Grandmother Petra’s love is baked into this Mexican bread pudding recipe

Petra’s capirotada
Ingredients
- 12 ounces of piloncillo, chopped (or light brown sugar)
- 2 1/4 cups water
- 1 cinnamon stick (4-inch)
- 1/2 pound stale bolillos or French bread torn into bite-sized pieces
- 3 eggs
- 3/4 cup raisins
- 3/4 cup salted peanuts
- 1/2 pound queso Oaxaca, torn into small pieces (or mozzarella cheese, grated)
- 1 teaspoon vanilla extract
- 1 stick of unsalted butter, cold and cubed
Directions
Preheat the oven to 350 degrees. Generously butter a 2-quart baking dish.
Bring the piloncillo, cinnamon and water to a boil over medium-high heat until reduced to about 1 cup — approximately 30 minutes. It should be caramel in color and have a syrupy consistency. Discard the cinnamon and cool. Whisk the eggs and vanilla into the sugar mixture.

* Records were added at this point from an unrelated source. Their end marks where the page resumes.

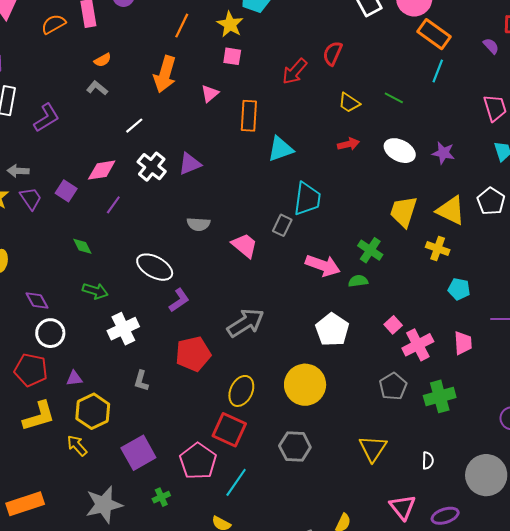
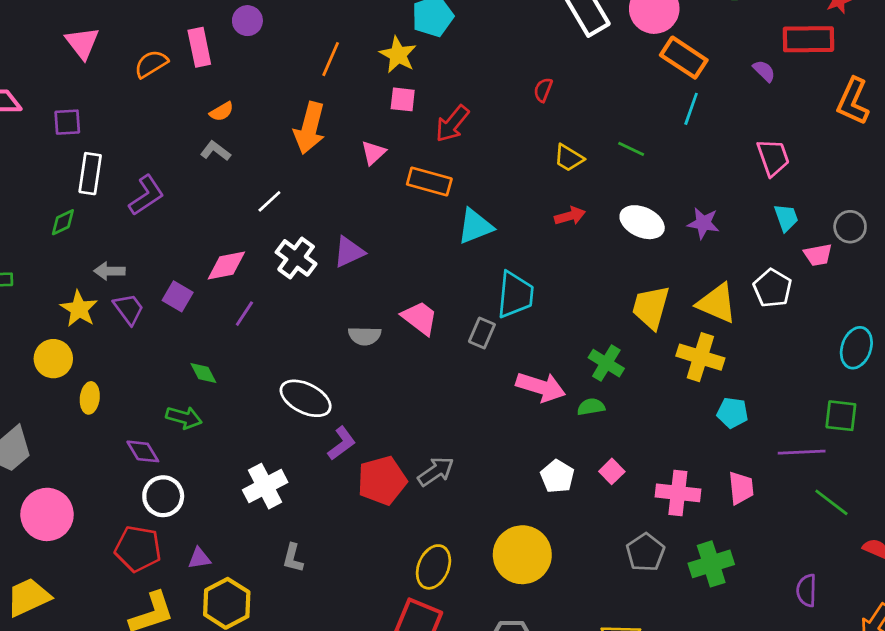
red semicircle: (333, 53) -> (543, 90), size x0.7
red arrow: (295, 71) -> (452, 124), moved
orange rectangle: (249, 116) -> (429, 181), turned -76
pink trapezoid: (245, 245) -> (420, 318), moved
yellow cross: (438, 248) -> (700, 357), size x1.4
green arrow: (95, 291) -> (184, 417), moved
gray arrow: (246, 323) -> (436, 471), size x0.7
pink square: (393, 325) -> (612, 471), moved
white pentagon: (332, 330) -> (557, 476), size x0.7
pink cross: (418, 345) -> (678, 493), turned 36
red pentagon: (193, 354) -> (382, 481), moved

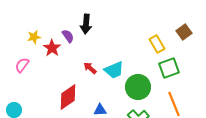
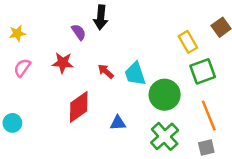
yellow star: (34, 37) -> (17, 33), moved
red star: (52, 48) -> (63, 63), moved, turned -30
cyan trapezoid: (114, 70) -> (135, 74), turned 95

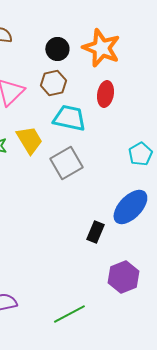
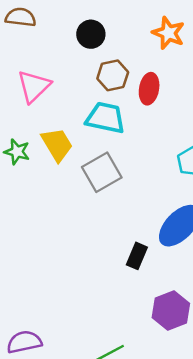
orange star: (101, 48) -> (168, 33), moved, size x0.7
brown hexagon: (53, 83) -> (113, 75), moved

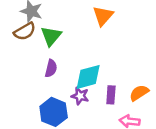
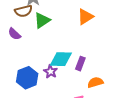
purple semicircle: (51, 68) -> (14, 34), moved, turned 104
purple rectangle: (111, 95) -> (80, 64), moved

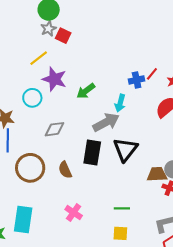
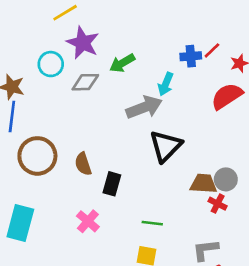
gray diamond: (54, 129) -> (85, 82), moved
black rectangle: (92, 152) -> (112, 184), moved, size x0.7

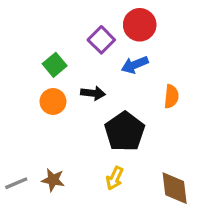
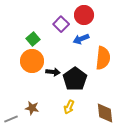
black arrow: (93, 93) -> (53, 72), moved
orange semicircle: (171, 96) -> (103, 58), size x1.6
orange circle: (53, 101) -> (32, 61), size x1.5
gray line: (16, 183) -> (11, 119), moved

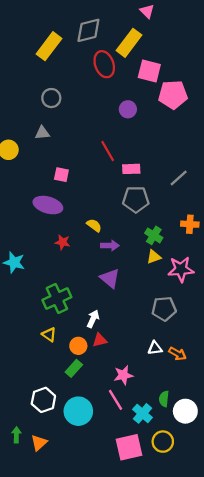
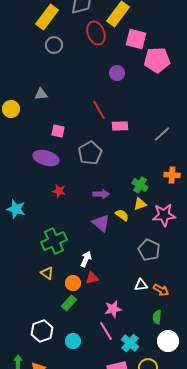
gray circle: (51, 98) -> (54, 45), moved
gray pentagon: (136, 199) -> (90, 153), moved, turned -30
yellow semicircle: (94, 225) -> (122, 215), moved
gray pentagon: (164, 309) -> (149, 250), turned 30
green semicircle: (164, 399) -> (157, 317), moved
cyan circle: (78, 411) -> (73, 341), size x0.6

Add the bread to a mixing bowl along with 3/4 of the cheese, the raisins and the peanuts; toss to combine. Pour the sugar and egg mixture over it and mix evenly. Transfer to a buttered baking dish, sprinkle the rest of the cheese, and dot with the cold butter. Cover with foil.
Bake for about 1 hour or until the pudding is bubbling and the cheese is melted. Then, remove the foil and bake until it is slightly brown — about 10 to 15 more minutes.
Serve warm with vanilla ice cream. Serves eight.